### Exercise prompt
Return, from the lines below, each one that includes the word "millions".

### Input
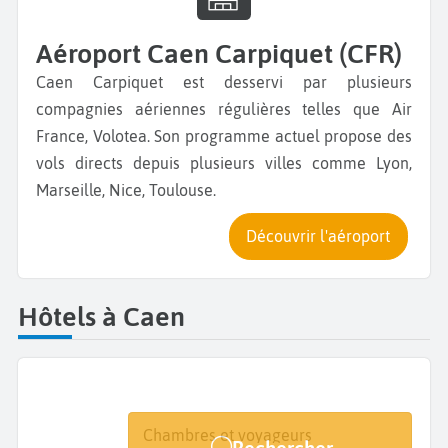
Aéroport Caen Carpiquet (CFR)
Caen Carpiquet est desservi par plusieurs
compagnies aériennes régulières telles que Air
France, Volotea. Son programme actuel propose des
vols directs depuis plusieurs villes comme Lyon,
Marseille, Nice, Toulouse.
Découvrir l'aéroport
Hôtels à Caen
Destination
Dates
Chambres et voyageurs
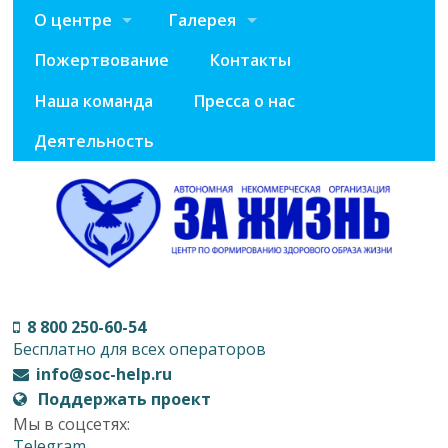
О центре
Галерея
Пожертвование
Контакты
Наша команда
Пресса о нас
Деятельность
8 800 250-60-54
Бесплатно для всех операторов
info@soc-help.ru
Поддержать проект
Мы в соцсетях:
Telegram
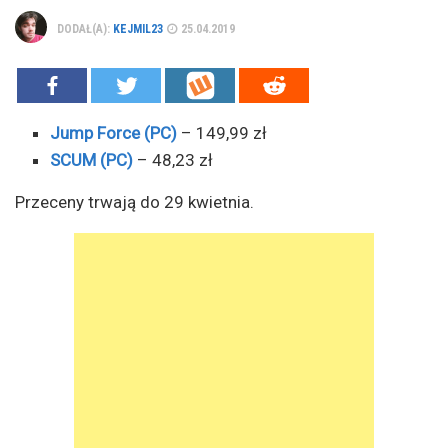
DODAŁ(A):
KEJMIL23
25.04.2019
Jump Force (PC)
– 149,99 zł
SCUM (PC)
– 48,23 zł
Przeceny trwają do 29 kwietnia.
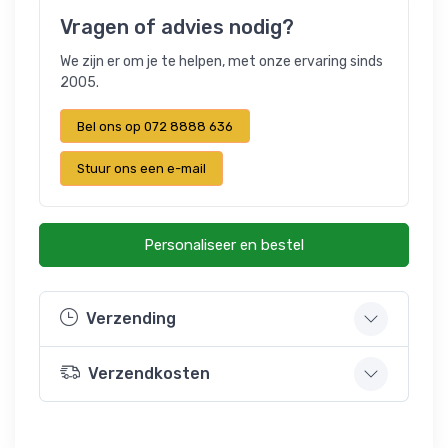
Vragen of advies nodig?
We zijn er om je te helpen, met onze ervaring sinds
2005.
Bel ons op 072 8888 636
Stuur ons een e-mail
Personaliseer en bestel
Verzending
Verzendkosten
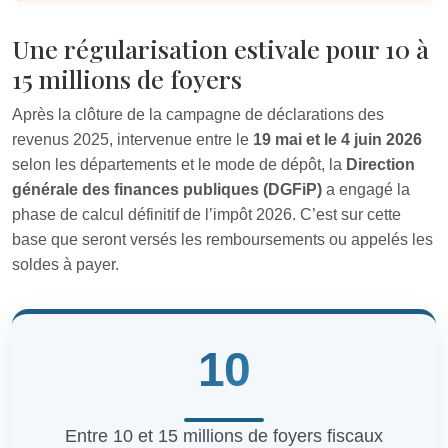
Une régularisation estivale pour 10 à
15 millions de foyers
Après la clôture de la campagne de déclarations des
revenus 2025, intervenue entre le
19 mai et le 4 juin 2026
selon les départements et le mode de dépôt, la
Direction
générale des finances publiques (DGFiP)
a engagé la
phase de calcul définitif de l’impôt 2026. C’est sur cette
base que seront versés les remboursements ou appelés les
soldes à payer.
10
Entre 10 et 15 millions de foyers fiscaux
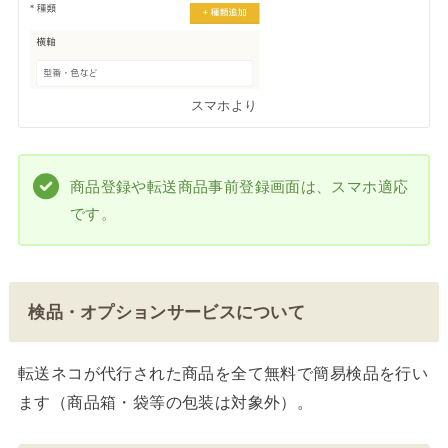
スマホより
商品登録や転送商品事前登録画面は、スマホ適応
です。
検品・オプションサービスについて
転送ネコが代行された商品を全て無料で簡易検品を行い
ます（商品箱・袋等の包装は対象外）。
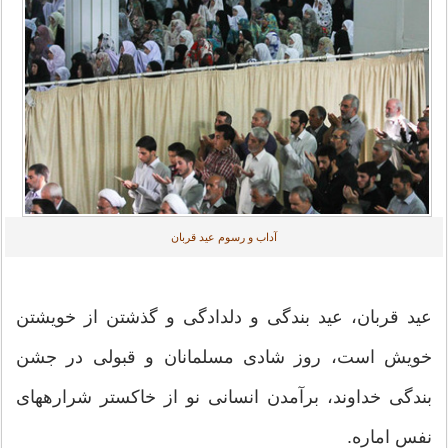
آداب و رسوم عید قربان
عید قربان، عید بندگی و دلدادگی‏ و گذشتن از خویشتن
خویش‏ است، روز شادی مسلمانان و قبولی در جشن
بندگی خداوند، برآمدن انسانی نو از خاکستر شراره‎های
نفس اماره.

### Response
15 millions de foyers
Entre 10 et 15 millions de foyers fiscaux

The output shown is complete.